Flat tax not the answer for poor people [UPDATED]Published 9:38am Wednesday, September 26, 2012 Updated 11:40am Wednesday, September 26, 2012
Mr. Austin Culp (Daily Journal, page 4, Sept. 16) advocates a single flat tax rate with no deductions allowed for any of us so that the wage earner attempting to live on a minimum wage job would be required to pay the same percentage of the few dollars he earns as a millionaire taxpayer pays even if this could mean that the person might become homeless as a result, possibly have to go without food, clothing or medical care or be unable to provide any dependents the person might have with the necessities of life.
The American people have recognized that the first duty of each of us is to take care of our selves and our families.
Our tax code allows those deductions to insure that we inflict harm on no one by our taxing. I am open to a discussion on the size of deductions but totally opposed to any program that could become penal to some people like a flat tax would.

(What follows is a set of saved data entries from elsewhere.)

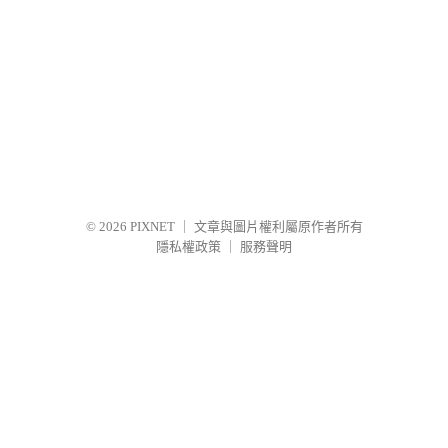
© 2026
PIXNET
｜
文章與圖片權利屬原作者所有
隱私權政策
｜
服務聲明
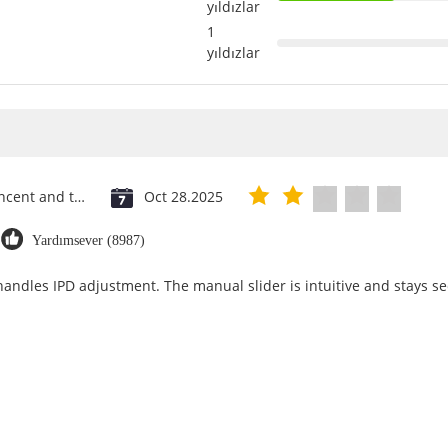
yıldızlar
1
yıldızlar
Saint Vincent and the Grenadines
Oct 28.2025
Yardımsever (8987)
 handles IPD adjustment. The manual slider is intuitive and stays se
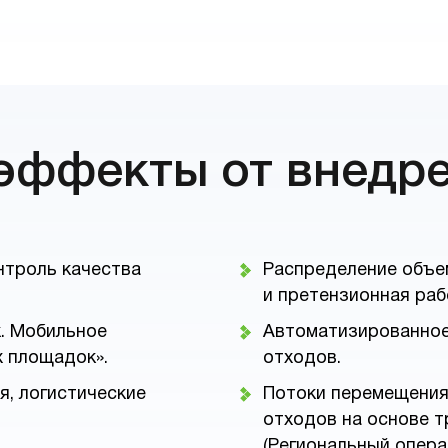
эффекты от внедр
нтроль качества
Распределение объе
и претензионная раб
. Мобильное
Автоматизированное
 площадок».
отходов.
я, логистические
Потоки перемещения
отходов на основе т
(Региональный опер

I notice Mr. Culp makes no reference to those wealthy individuals who escape taxation by stashing money in Swiss Bank accounts or in the Cayman Islands.
I am a strong advocate of total separation of church and state. In this month when we remember the 9/11 deed by those people who flew their airplane into the tower believing they were serving God, I hesitate to cite Jesus. However, a majority of us claim to be Christians. According to Luke 12, 48, Jesus taught “When a man has been given much, much will be expected of him.” [NEB} Makes a lot of sense to me and I believe will also to most others even if you are one of those Americans who today have given up on all religious belief (about 1 in 5 of us according to a recent Pew survey.)
Romney should agree as he served as a top leader in his church in Massachusetts where he was President of the Boston stake, a position similar to that of a Catholic diocese, from 1986 to 1994.
Earlier he had held a position similar to that of a lay pastor in Belmont and Cambridge. (Christian Century, Aug. 22, page 17).